HQColon: A Hybrid Interactive Machine Learning Pipeline for High Quality Colon Labeling and Segmentation
Martina Finocchiaro, Ronja Stern, Abraham George Smith, Jens Petersen, Kenny Erleben, Melanie Ganz
TL;DR
HQColon presents a fully automatic, high-resolution colon segmentation method for CT colonography to support digital twins and AI-driven diagnostics. It combines a semi-automatic, expert-validated labeling pipeline with an interactive ML step for fluid pockets and trains four 3D nnU-Net models on raw and masked inputs to segment both air-filled and full colon. Compared with the open-source TotalSegmentator, HQColon delivers substantially higher boundary accuracy (HD95) and surface distance (ASSD), and captures challenging features such as fluid pockets and haustral folds, with a typical inference time around 69 seconds on a high-end GPU. The work provides open-source code and a large, publicly available annotated dataset, reducing labeling effort and enabling broad adoption in research and clinical workflows.
Abstract
High-resolution colon segmentation is crucial for clinical and research applications, such as digital twins and personalized medicine. However, the leading open-source abdominal segmentation tool, TotalSegmentator, struggles with accuracy for the colon, which has a complex and variable shape, requiring time-intensive labeling.
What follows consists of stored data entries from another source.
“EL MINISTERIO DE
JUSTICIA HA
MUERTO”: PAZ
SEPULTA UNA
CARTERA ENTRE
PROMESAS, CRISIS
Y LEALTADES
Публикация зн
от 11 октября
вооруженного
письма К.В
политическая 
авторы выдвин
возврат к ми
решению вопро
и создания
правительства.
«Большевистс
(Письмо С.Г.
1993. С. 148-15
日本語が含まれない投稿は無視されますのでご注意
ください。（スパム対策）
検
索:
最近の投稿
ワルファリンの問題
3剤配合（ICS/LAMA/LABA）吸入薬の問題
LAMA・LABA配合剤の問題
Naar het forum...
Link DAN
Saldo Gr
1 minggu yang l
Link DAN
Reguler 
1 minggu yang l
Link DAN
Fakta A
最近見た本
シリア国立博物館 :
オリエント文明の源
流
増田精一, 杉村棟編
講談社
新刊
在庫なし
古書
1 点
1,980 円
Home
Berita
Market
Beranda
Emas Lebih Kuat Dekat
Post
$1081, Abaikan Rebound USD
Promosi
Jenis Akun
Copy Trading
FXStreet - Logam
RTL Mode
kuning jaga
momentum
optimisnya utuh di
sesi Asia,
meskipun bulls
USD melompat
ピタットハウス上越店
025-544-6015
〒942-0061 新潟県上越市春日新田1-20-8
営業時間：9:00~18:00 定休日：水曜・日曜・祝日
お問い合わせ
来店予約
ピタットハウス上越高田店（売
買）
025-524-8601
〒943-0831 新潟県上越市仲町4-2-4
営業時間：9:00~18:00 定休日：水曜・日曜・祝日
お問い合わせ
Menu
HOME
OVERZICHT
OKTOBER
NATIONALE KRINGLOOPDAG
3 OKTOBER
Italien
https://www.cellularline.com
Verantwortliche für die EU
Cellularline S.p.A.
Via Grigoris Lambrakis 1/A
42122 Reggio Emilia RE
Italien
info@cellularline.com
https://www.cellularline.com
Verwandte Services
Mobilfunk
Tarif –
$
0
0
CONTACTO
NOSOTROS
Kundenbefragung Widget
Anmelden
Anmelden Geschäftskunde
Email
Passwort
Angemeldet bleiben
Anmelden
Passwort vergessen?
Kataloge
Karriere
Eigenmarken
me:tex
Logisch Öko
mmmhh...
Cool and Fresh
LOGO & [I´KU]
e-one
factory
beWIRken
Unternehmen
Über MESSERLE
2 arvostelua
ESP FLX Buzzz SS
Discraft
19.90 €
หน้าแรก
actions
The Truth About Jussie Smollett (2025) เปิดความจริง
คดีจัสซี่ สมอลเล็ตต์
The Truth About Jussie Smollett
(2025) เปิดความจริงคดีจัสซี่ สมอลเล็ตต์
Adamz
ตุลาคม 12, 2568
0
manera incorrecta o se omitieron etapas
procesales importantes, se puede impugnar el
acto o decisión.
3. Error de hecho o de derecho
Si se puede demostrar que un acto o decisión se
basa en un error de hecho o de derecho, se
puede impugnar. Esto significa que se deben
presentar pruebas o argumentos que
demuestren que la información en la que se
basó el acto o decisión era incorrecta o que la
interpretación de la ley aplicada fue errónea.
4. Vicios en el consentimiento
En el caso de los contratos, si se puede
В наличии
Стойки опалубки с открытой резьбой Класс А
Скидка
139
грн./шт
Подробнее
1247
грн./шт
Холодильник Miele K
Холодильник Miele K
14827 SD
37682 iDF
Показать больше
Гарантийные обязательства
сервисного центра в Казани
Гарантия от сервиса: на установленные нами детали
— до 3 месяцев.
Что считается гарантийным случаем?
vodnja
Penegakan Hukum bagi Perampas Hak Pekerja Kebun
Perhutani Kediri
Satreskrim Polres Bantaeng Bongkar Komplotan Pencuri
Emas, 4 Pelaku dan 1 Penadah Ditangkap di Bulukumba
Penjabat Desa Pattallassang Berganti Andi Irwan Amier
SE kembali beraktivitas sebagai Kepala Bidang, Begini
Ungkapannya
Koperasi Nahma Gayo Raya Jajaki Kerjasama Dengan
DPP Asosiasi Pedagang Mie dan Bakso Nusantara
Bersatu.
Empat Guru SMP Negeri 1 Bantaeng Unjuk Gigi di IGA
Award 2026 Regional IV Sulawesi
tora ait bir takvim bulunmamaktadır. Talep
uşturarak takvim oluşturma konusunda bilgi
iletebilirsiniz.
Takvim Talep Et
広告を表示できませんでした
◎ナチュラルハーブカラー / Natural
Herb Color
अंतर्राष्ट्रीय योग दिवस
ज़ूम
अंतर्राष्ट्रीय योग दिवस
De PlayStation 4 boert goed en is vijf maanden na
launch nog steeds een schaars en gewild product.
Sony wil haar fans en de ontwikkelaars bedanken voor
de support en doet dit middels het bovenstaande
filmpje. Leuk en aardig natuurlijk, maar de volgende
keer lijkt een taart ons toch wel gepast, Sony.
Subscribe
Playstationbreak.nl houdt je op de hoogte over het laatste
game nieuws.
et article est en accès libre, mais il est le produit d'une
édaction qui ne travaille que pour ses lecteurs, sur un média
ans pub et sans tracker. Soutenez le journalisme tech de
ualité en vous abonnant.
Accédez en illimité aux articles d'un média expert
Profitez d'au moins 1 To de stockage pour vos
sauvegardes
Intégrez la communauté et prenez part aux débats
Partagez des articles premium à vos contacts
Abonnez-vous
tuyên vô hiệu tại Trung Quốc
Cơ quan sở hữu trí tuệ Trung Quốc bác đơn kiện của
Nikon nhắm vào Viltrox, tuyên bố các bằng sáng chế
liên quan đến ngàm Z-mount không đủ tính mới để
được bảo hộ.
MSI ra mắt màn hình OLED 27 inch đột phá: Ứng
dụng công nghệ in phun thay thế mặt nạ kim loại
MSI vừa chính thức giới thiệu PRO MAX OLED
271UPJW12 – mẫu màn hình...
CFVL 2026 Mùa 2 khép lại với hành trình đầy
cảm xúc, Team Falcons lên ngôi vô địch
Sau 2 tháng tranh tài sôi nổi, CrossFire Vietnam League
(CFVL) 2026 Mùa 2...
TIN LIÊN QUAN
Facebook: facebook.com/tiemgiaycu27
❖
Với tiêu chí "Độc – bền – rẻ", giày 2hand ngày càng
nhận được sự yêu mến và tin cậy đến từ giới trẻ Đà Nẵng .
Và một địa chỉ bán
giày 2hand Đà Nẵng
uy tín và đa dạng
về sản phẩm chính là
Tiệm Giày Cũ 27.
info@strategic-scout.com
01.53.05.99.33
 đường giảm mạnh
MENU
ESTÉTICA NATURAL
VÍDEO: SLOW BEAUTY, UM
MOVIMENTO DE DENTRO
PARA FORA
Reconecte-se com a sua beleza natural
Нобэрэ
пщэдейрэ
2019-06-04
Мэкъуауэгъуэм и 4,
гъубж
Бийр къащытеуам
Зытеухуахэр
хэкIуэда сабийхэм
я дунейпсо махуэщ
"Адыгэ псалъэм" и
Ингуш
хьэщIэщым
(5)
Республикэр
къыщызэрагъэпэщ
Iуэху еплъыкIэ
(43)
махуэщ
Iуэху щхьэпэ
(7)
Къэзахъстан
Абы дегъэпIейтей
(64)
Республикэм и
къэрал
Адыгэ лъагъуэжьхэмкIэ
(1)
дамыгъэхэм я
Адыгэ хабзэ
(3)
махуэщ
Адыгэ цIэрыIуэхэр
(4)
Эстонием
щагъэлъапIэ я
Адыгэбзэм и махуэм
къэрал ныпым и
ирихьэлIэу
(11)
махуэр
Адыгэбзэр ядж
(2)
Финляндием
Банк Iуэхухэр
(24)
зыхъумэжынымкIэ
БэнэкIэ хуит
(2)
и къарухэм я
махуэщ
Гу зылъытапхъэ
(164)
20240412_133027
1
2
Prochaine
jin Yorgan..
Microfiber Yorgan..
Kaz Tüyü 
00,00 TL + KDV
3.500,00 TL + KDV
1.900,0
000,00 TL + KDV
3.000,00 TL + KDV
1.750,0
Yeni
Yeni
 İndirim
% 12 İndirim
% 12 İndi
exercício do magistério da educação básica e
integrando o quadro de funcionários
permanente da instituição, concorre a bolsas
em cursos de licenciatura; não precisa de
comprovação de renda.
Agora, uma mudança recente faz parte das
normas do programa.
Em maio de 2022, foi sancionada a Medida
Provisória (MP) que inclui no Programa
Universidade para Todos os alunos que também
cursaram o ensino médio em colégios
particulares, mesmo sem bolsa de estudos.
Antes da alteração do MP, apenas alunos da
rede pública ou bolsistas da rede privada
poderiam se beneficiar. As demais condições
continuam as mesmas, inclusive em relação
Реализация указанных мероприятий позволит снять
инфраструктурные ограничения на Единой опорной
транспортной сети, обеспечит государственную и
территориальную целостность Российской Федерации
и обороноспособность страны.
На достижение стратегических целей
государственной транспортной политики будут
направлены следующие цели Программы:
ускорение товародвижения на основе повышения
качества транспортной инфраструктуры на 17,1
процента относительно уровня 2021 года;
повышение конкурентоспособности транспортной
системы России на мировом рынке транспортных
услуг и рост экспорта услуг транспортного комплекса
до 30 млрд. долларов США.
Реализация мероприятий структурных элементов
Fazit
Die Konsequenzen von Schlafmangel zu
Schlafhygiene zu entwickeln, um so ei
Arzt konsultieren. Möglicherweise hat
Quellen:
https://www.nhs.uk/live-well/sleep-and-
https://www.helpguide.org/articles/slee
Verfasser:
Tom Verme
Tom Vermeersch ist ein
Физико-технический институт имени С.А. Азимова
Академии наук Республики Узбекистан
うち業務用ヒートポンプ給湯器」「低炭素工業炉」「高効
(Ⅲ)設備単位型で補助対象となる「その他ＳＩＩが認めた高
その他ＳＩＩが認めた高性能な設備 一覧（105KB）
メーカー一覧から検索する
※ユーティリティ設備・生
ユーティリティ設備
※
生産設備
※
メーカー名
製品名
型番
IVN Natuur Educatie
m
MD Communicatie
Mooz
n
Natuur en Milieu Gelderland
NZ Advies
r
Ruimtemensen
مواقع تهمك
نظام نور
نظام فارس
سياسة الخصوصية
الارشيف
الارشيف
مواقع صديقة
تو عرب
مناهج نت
Here, we present the first fully automatic high-resolution colon segmentation method. To develop it, we first created a high resolution colon dataset using a pipeline that combines region growing with interactive machine learning to efficiently and accurately label the colon on CT colonography (CTC) images. Based on the generated dataset consisting of 435 labeled CTC images we trained an nnU-Net model for fully automatic colon segmentation. Our fully automatic model achieved an average symmetric surface distance of 0.2 mm (vs. 4.0 mm from TotalSegmentator) and a 95th percentile Hausdorff distance of 1.0 mm (vs. 18 mm from TotalSegmentator). Our segmentation accuracy substantially surpasses TotalSegmentator. We share our trained model and pipeline code, providing the first and only open-source tool for high-resolution colon segmentation. Additionally, we created a large-scale dataset of publicly available high-resolution colon labels.